======== Source information ========

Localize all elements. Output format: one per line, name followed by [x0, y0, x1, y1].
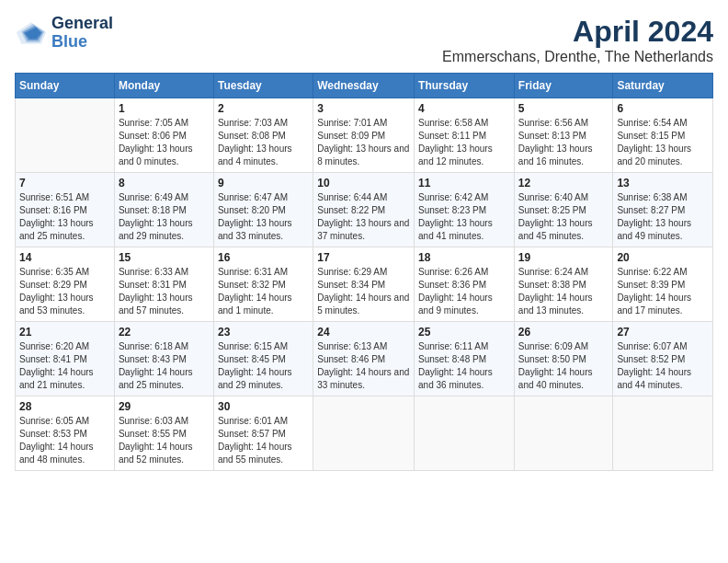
calendar-cell: 10Sunrise: 6:44 AMSunset: 8:22 PMDayligh… — [313, 173, 415, 247]
calendar-cell: 16Sunrise: 6:31 AMSunset: 8:32 PMDayligh… — [213, 247, 313, 322]
main-title: April 2024 — [442, 15, 713, 49]
calendar-cell: 22Sunrise: 6:18 AMSunset: 8:43 PMDayligh… — [114, 322, 213, 396]
day-number: 23 — [218, 326, 309, 339]
day-number: 30 — [218, 400, 309, 413]
day-info: Sunrise: 6:24 AMSunset: 8:38 PMDaylight:… — [518, 266, 609, 317]
calendar-cell: 23Sunrise: 6:15 AMSunset: 8:45 PMDayligh… — [213, 322, 313, 396]
day-info: Sunrise: 6:29 AMSunset: 8:34 PMDaylight:… — [317, 266, 410, 317]
day-header-saturday: Saturday — [613, 74, 713, 98]
day-info: Sunrise: 6:44 AMSunset: 8:22 PMDaylight:… — [317, 191, 410, 243]
day-info: Sunrise: 6:01 AMSunset: 8:57 PMDaylight:… — [218, 415, 309, 466]
day-info: Sunrise: 6:42 AMSunset: 8:23 PMDaylight:… — [418, 191, 510, 243]
day-info: Sunrise: 6:33 AMSunset: 8:31 PMDaylight:… — [119, 266, 210, 317]
day-info: Sunrise: 6:40 AMSunset: 8:25 PMDaylight:… — [518, 191, 609, 243]
day-number: 20 — [617, 251, 709, 264]
day-info: Sunrise: 6:49 AMSunset: 8:18 PMDaylight:… — [119, 191, 210, 243]
week-row-3: 14Sunrise: 6:35 AMSunset: 8:29 PMDayligh… — [16, 247, 713, 322]
day-number: 18 — [418, 251, 510, 264]
week-row-2: 7Sunrise: 6:51 AMSunset: 8:16 PMDaylight… — [16, 173, 713, 247]
day-number: 29 — [119, 400, 210, 413]
header-row: SundayMondayTuesdayWednesdayThursdayFrid… — [16, 74, 713, 98]
day-number: 5 — [518, 102, 609, 115]
day-info: Sunrise: 6:13 AMSunset: 8:46 PMDaylight:… — [317, 340, 410, 392]
day-info: Sunrise: 6:38 AMSunset: 8:27 PMDaylight:… — [617, 191, 709, 243]
day-number: 28 — [19, 400, 110, 413]
day-header-sunday: Sunday — [16, 74, 115, 98]
calendar-cell: 19Sunrise: 6:24 AMSunset: 8:38 PMDayligh… — [514, 247, 613, 322]
day-info: Sunrise: 6:51 AMSunset: 8:16 PMDaylight:… — [19, 191, 110, 243]
day-info: Sunrise: 6:15 AMSunset: 8:45 PMDaylight:… — [218, 340, 309, 392]
day-info: Sunrise: 6:35 AMSunset: 8:29 PMDaylight:… — [19, 266, 110, 317]
calendar-cell: 6Sunrise: 6:54 AMSunset: 8:15 PMDaylight… — [613, 98, 713, 173]
calendar-cell: 3Sunrise: 7:01 AMSunset: 8:09 PMDaylight… — [313, 98, 415, 173]
calendar-cell: 30Sunrise: 6:01 AMSunset: 8:57 PMDayligh… — [213, 396, 313, 471]
day-number: 16 — [218, 251, 309, 264]
calendar-cell: 17Sunrise: 6:29 AMSunset: 8:34 PMDayligh… — [313, 247, 415, 322]
title-section: April 2024 Emmerschans, Drenthe, The Net… — [442, 15, 713, 65]
calendar-cell — [16, 98, 115, 173]
day-info: Sunrise: 6:11 AMSunset: 8:48 PMDaylight:… — [418, 340, 510, 392]
day-number: 8 — [119, 177, 210, 190]
logo-icon — [15, 20, 48, 46]
page-header: General Blue April 2024 Emmerschans, Dre… — [15, 15, 713, 65]
day-number: 13 — [617, 177, 709, 190]
day-info: Sunrise: 6:31 AMSunset: 8:32 PMDaylight:… — [218, 266, 309, 317]
calendar-cell: 15Sunrise: 6:33 AMSunset: 8:31 PMDayligh… — [114, 247, 213, 322]
subtitle: Emmerschans, Drenthe, The Netherlands — [442, 49, 713, 65]
day-info: Sunrise: 7:05 AMSunset: 8:06 PMDaylight:… — [119, 117, 210, 168]
day-number: 24 — [317, 326, 410, 339]
day-number: 1 — [119, 102, 210, 115]
calendar-cell: 21Sunrise: 6:20 AMSunset: 8:41 PMDayligh… — [16, 322, 115, 396]
calendar-cell: 2Sunrise: 7:03 AMSunset: 8:08 PMDaylight… — [213, 98, 313, 173]
calendar-cell: 9Sunrise: 6:47 AMSunset: 8:20 PMDaylight… — [213, 173, 313, 247]
day-number: 4 — [418, 102, 510, 115]
calendar-cell: 24Sunrise: 6:13 AMSunset: 8:46 PMDayligh… — [313, 322, 415, 396]
calendar-cell: 26Sunrise: 6:09 AMSunset: 8:50 PMDayligh… — [514, 322, 613, 396]
calendar-cell — [415, 396, 515, 471]
day-info: Sunrise: 6:56 AMSunset: 8:13 PMDaylight:… — [518, 117, 609, 168]
day-header-tuesday: Tuesday — [213, 74, 313, 98]
calendar-cell: 25Sunrise: 6:11 AMSunset: 8:48 PMDayligh… — [415, 322, 515, 396]
day-info: Sunrise: 6:09 AMSunset: 8:50 PMDaylight:… — [518, 340, 609, 392]
day-info: Sunrise: 6:26 AMSunset: 8:36 PMDaylight:… — [418, 266, 510, 317]
logo-text-line1: General — [51, 15, 113, 33]
day-info: Sunrise: 7:01 AMSunset: 8:09 PMDaylight:… — [317, 117, 410, 168]
calendar-cell: 1Sunrise: 7:05 AMSunset: 8:06 PMDaylight… — [114, 98, 213, 173]
calendar-cell — [613, 396, 713, 471]
week-row-5: 28Sunrise: 6:05 AMSunset: 8:53 PMDayligh… — [16, 396, 713, 471]
calendar-cell: 20Sunrise: 6:22 AMSunset: 8:39 PMDayligh… — [613, 247, 713, 322]
day-number: 14 — [19, 251, 110, 264]
day-info: Sunrise: 6:18 AMSunset: 8:43 PMDaylight:… — [119, 340, 210, 392]
day-info: Sunrise: 6:22 AMSunset: 8:39 PMDaylight:… — [617, 266, 709, 317]
day-header-wednesday: Wednesday — [313, 74, 415, 98]
calendar-cell: 27Sunrise: 6:07 AMSunset: 8:52 PMDayligh… — [613, 322, 713, 396]
day-info: Sunrise: 6:58 AMSunset: 8:11 PMDaylight:… — [418, 117, 510, 168]
day-header-monday: Monday — [114, 74, 213, 98]
day-number: 17 — [317, 251, 410, 264]
day-info: Sunrise: 6:03 AMSunset: 8:55 PMDaylight:… — [119, 415, 210, 466]
day-info: Sunrise: 6:54 AMSunset: 8:15 PMDaylight:… — [617, 117, 709, 168]
day-info: Sunrise: 6:07 AMSunset: 8:52 PMDaylight:… — [617, 340, 709, 392]
calendar-cell: 11Sunrise: 6:42 AMSunset: 8:23 PMDayligh… — [415, 173, 515, 247]
calendar-cell: 13Sunrise: 6:38 AMSunset: 8:27 PMDayligh… — [613, 173, 713, 247]
day-info: Sunrise: 6:20 AMSunset: 8:41 PMDaylight:… — [19, 340, 110, 392]
calendar-cell: 28Sunrise: 6:05 AMSunset: 8:53 PMDayligh… — [16, 396, 115, 471]
day-number: 27 — [617, 326, 709, 339]
calendar-cell — [313, 396, 415, 471]
day-number: 3 — [317, 102, 410, 115]
calendar-cell: 8Sunrise: 6:49 AMSunset: 8:18 PMDaylight… — [114, 173, 213, 247]
calendar-cell — [514, 396, 613, 471]
day-info: Sunrise: 6:47 AMSunset: 8:20 PMDaylight:… — [218, 191, 309, 243]
calendar-cell: 14Sunrise: 6:35 AMSunset: 8:29 PMDayligh… — [16, 247, 115, 322]
day-number: 11 — [418, 177, 510, 190]
day-number: 25 — [418, 326, 510, 339]
logo-text-line2: Blue — [51, 33, 113, 52]
calendar-cell: 5Sunrise: 6:56 AMSunset: 8:13 PMDaylight… — [514, 98, 613, 173]
calendar-cell: 12Sunrise: 6:40 AMSunset: 8:25 PMDayligh… — [514, 173, 613, 247]
calendar-table: SundayMondayTuesdayWednesdayThursdayFrid… — [15, 73, 713, 471]
calendar-cell: 29Sunrise: 6:03 AMSunset: 8:55 PMDayligh… — [114, 396, 213, 471]
day-number: 7 — [19, 177, 110, 190]
day-number: 6 — [617, 102, 709, 115]
day-info: Sunrise: 7:03 AMSunset: 8:08 PMDaylight:… — [218, 117, 309, 168]
calendar-cell: 4Sunrise: 6:58 AMSunset: 8:11 PMDaylight… — [415, 98, 515, 173]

========

**Assignment**.
Read the entries and select each line where the word "Emmerschans" is found.

**Expected answer**.
title-section: April 2024 Emmerschans, Drenthe, The Net… — [442, 15, 713, 65]
page-header: General Blue April 2024 Emmerschans, Dre… — [15, 15, 713, 65]
subtitle: Emmerschans, Drenthe, The Netherlands — [442, 49, 713, 65]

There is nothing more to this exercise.